O Conselho Nacional de Educação (CNE) aprovou nova resolução definindo as Diretrizes Curriculares Nacionais para a Formação Inicial de Professores para a Educação Básica. A resolução substitui a anterior, de 2015, atualizando a regulamentação de acordo com a Base Nacional Comum Curricular homologada em 2018. Com algumas exceções, as novas regras avançam rumo a uma maior valorização e profissionalização da docência.
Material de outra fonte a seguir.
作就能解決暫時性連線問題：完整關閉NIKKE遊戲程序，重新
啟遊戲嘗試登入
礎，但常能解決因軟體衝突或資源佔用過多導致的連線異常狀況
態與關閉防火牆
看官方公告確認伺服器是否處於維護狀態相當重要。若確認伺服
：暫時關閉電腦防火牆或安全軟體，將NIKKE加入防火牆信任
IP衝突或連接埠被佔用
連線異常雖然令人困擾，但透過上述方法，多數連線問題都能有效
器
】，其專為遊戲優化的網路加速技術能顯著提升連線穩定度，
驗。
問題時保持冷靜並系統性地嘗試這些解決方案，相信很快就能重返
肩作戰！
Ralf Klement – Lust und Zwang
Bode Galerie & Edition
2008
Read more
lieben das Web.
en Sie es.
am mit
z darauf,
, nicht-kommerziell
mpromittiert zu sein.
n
Segundo o instituto Todos Pela Educação, as diretrizes aprovadas “podem representar o início de uma transformação profunda na formação inicial de professores no Brasil”. Na avaliação de sua presidente executiva, Priscila Cruz, “apesar de termos boas experiências no Brasil, a maioria dos cursos negligencia a articulação da teoria com a prática, pouco trata dos conteúdos que os futuros docentes deverão ensinar e está descolada da realidade das escolas”. A nova resolução busca corrigir essas deficiências, sobretudo definindo com mais exatidão a forma como os cursos devem ser estruturados.

Um dos pontos mais importantes é a reorientação dos cursos para a prática de ensino. Há algumas gerações, desde que a formação de professores foi gradualmente transferida do magistério para a universidade, verificou-se um déficit na formação prática. “Para muitos, é como se, para ser profissional da Educação, bastasse ensinar meia dúzia de teorias e pronto”, disse Claudia Costin, do Centro de Excelência e Inovação em Políticas Educacionais da FGV. A resolução corrige isso, exigindo que os cursos de graduação prevejam vivências em escolas de educação básica e destinem metade da carga horária aos conteúdos específicos que os professores ensinarão em sala de aula.
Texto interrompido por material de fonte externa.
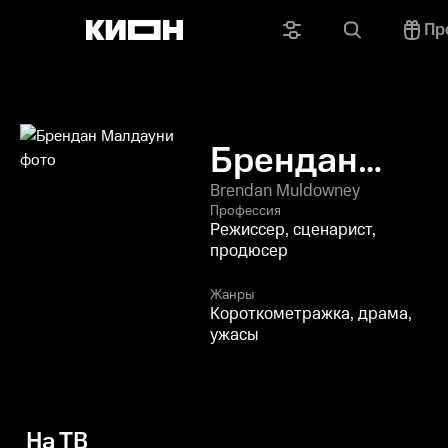
Пр
Брендан
Малдауни
Brendan Muldowney
Профессия
Режиссер, сценарист,
продюсер
Жанры
Короткометражка, драма,
ужасы
На ТВ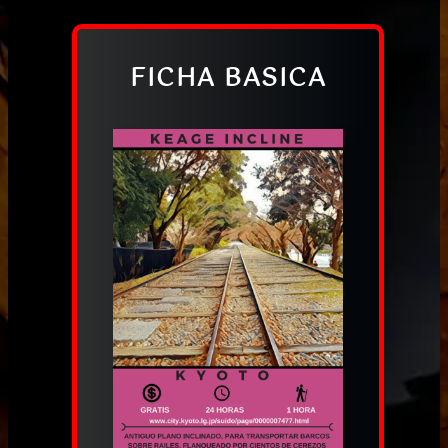
FICHA BASICA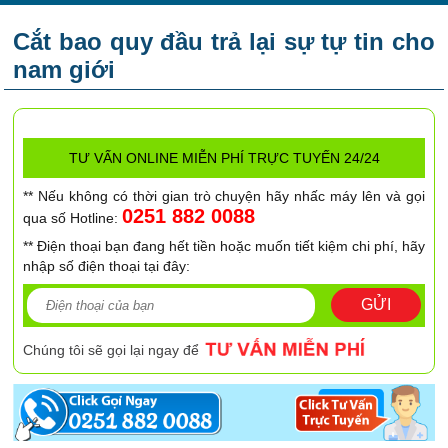
Cắt bao quy đầu trả lại sự tự tin cho
nam giới
TƯ VẤN ONLINE MIỄN PHÍ TRỰC TUYẾN 24/24
** Nếu không có thời gian trò chuyện hãy nhấc máy lên và gọi
0251 882 0088
qua số Hotline:
** Điện thoại bạn đang hết tiền hoặc muốn tiết kiệm chi phí, hãy
nhập số điện thoại tại đây:
GỬI
Chúng tôi sẽ gọi lại ngay để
Outra medida fundamental é a obrigatoriedade do ensino presencial. O chamado ensino a distância, potencializado pela comunicação digital, abre imensas possibilidades na educação. Mas, como determina a Lei de Diretrizes da Educação, ele deveria ser um complemento à formação presencial e não um substituto. Na última década, contudo, o ensino superior a distância tem proliferado desordenadamente e, pior, com mais intensidade nos cursos voltados à docência. Entre 2010 e 2017, as graduações a distância aumentaram de 13% para 27%. Já no caso específico dos cursos de formação de professores esse aumento foi de 34% para 61%. A resolução mantém a carga horária de 3.200 horas, compatível com padrões internacionais e com outros cursos de ensino superior nacionais, mas determina que pelo menos 800 horas devem ser presenciais.
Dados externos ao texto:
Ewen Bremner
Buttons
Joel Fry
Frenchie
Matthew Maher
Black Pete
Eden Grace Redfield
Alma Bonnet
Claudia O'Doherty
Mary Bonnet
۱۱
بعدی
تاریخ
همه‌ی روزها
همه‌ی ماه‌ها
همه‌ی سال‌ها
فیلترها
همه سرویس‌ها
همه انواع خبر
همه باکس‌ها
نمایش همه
As diretrizes também flexibilizam, pela redução de carga horária, os cursos de transição para graduados que desejam se habilitar para o ensino básico. A mudança é ambivalente. É positiva no caso dos professores já licenciados que buscam uma segunda licenciatura para outra disciplina. Mas é preocupante no caso da Formação Pedagógica para Graduados, isto é, cursos para bacharéis que buscam a sua primeira licenciatura, em que a redução da carga horária foi de 1.400 horas para 760. Ou seja, em menos de um ano um graduado de qualquer área pode se habilitar à docência. Tempo curto demais, sobretudo para cursos dos quais a lei não exige um patamar mínimo de qualidade.

Em especial no caso dessa diretriz, mas também para as demais, será fundamental aprimorar os critérios do Sistema Nacional de Avaliação da Educação Superior, a fim de garantir a adequação dos cursos de Pedagogia e Licenciatura às novas normas. Isso envolve reestruturar o Exame Nacional de Desempenho dos Estudantes (Enade), com indicadores que avaliem as principais inovações da resolução, como a ênfase na prática e na vivência do ensino. Destas avaliações dependem os processos de autorização, reconhecimento e renovação dos cursos. Ante os novos paradigmas estabelecidos pelo CNE, é especialmente importante que elas sejam mais rigorosas do que atualmente são para setores mais vulneráveis da formação docente: o ensino a distância e a Formação Pedagógica para Graduados.